Fr, 20.10.2023
700.000 Wohnungen fehlen, aber die Immobilienpreise sinken

Ist der Immobilienmarkt außer Kontrolle? Prof. Dr. Jan Viebig teilt seine Expertise und beleuchtet das Phänomen der sinkenden Preise bei scheinbar hoher Nachfrage und die Hintergründe dieses paradoxen Markttrends.

Warum sinken die Preise für Wohnimmobilien trotz hoher und kontinuierlicher Nachfrage?

„Wohnraumbedarf“ ist etwas anderes als Nachfrage. Der Bedarf an Wohnraum ist nach wie vor hoch. Doch der Bedarf äußert sich nicht als Nachfrage. Erstens sind die Baukosten immens gestiegen, was potenzielle Käufer aus dem Markt drängt. Zweitens hat die Bundesregierung im Vorfeld des Heizungsgesetzes für Verunsicherung gesorgt. Die Angst vor unkalkulierbaren Sanierungskosten haben bei Bestandsimmobilien zu Preisabschlägen geführt. Drittens lastet der deutliche Zinsanstieg auf dem Immobilienmarkt. Für den Käufer sind die Finanzierungskosten Teil des Preises: steigen letztere, entsteht Druck auf den Kaufpreis. Oder aus Sicht eines Immobilieninvestors: Investoren müssen die Rendite eines Objekts mit den Finanzierungskosten bzw. der Rendite alternativer Anlageinstrumente vergleichen. Wenn die Marktzinssätze von 0 auf 3 bis 4 Prozent steigen, muss eben auch die Immobilienrendite deutlich höher ausfallen, um attraktiv zu sein. Dafür muss der Preis fallen.

Welche Rolle spielt die Europäische Zentralbank und ihre Zinspolitik in der aktuellen Situation auf dem Immobilienmarkt?

Die Zinspolitik der Europäischen Zentralbank dürfte einen wichtigen Anteil an der Verschärfung der Lage am Immobilienmarkt haben. Die rasche Anhebung der Leitzinssätze bis auf aktuell 4 beziehungsweise 4,5 Prozent schlägt sich unmittelbar in den Hypothekenzinssätzen und anderen Kreditzinssätzen nieder. Allerdings ist es nicht Aufgabe der EZB, den Immobiliensektor zu beschützen, sondern für Preisstabilität zu sorgen. Änderungen des Zinsumfelds gehören zu den normalen Geschäftsrisiken am Immobilienmarkt.

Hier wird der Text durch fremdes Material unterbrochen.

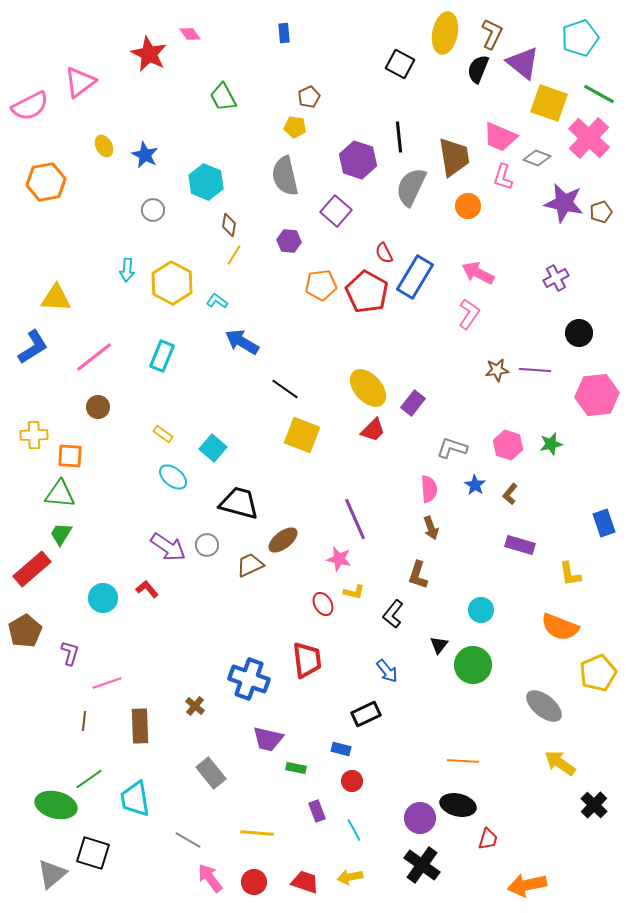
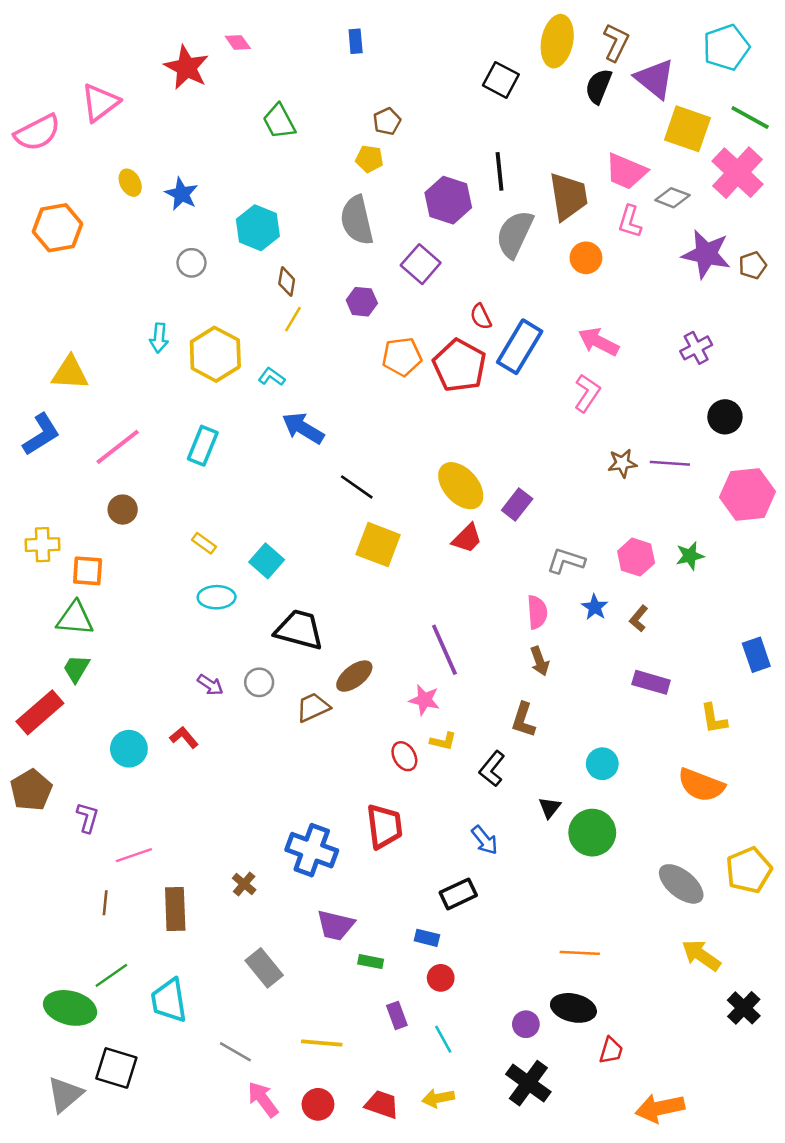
cyan ellipse: (173, 477) -> (217, 597), turned -40
purple arrow: (168, 547) -> (210, 685), size x0.6
yellow pentagon: (598, 673) -> (749, 870), moved
purple circle: (420, 818) -> (526, 1024), size x0.7

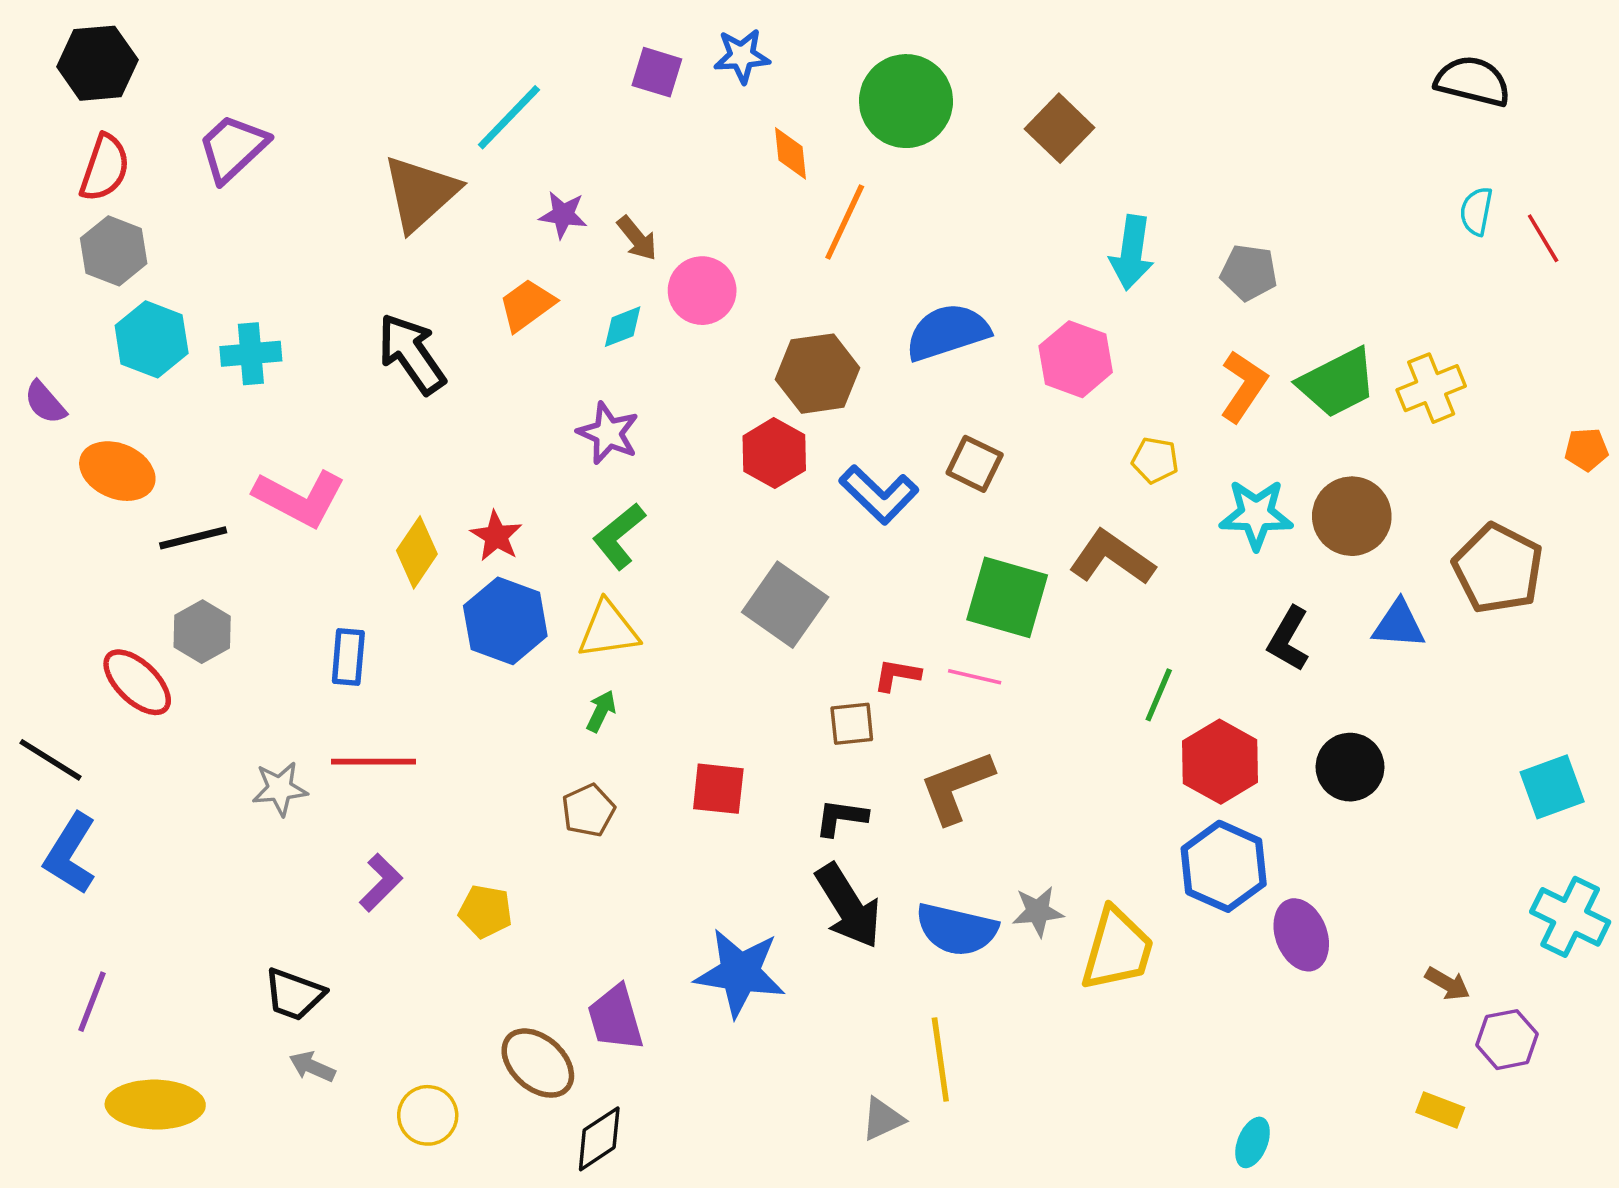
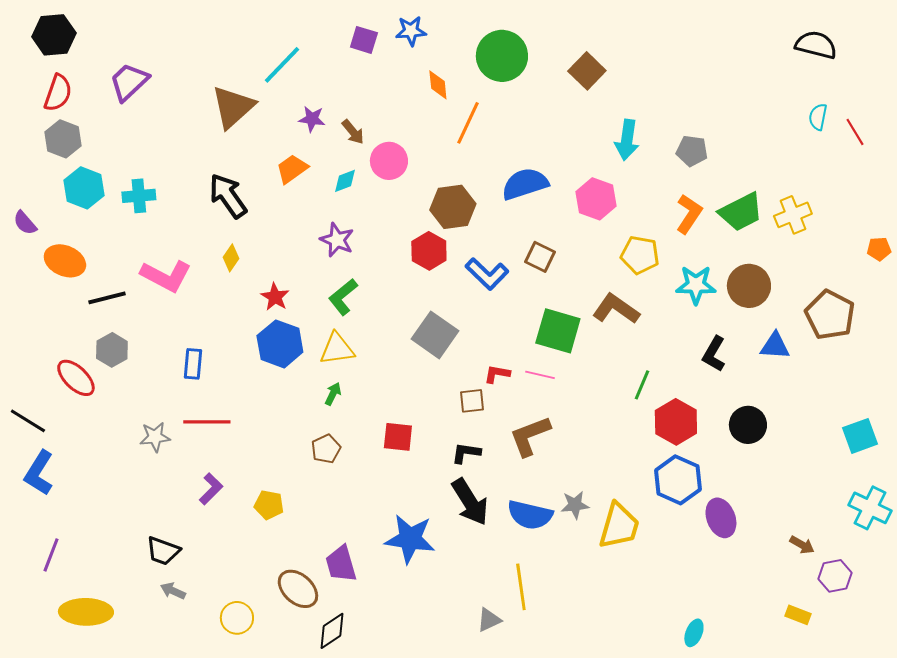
yellow pentagon: (1155, 460) -> (640, 255), size x1.5
yellow diamond: (417, 552) -> (231, 258), moved, size x0.7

Wie korrelieren demografische Entwicklungen und Migrationstrends mit der aktuellen Lage auf dem Wohnungsmarkt?

Aktuelle Schätzungen kommen zu dem Ergebnis, dass in Deutschland rund 700.000 Wohnungen fehlen. Hintergrund des hohen Bedarfs ist zum einen die starke Zuwanderung der letzten Jahre, zum anderen der steigende Wohnflächenbedarf der einzelnen Haushalte. Zudem konzentriert sich der Wohnraumbedarf besonders in den Metropolregionen. Allerdings fehlt es vielen Interessenten an der Finanzkraft, sodass die effektive Nachfrage nach (Kauf-)Immobilien nachgelassen hat. Auf mittlere bis längere Frist droht aufgrund der aktuellen Konstellation die Gefahr, dass die Mieten (weiter) kräftig steigen, da sich aufgrund der geringeren Neubautätigkeit die Engpässe am Markt verschärfen.

Wie könnten kurzfristige politische Interventionen aussehen, um den Wohnungsbau anzukurbeln, ohne bestehende Klimaziele zu gefährden?

Die Planungs- und Genehmigungsprozesse in Deutschland sind zu komplex und kostspielig. Die Regierung sollte klare, verständliche Förderprogramme auflegen. Insbesondere die ständig geänderte Förderpolitik durch die KfW haben viele Bürgerinnen und Bürger als Chaos wahrgenommen. Die Förderbestimmungen zum KfW-Effizienzhaus 40 sind zu komplex. Das Gebäudeenergiegesetz hat zu unnötiger Verunsicherung geführt. Die Digitalisierung der Planungs- und Genehmigungsverfahren wird seit Jahren verschleppt.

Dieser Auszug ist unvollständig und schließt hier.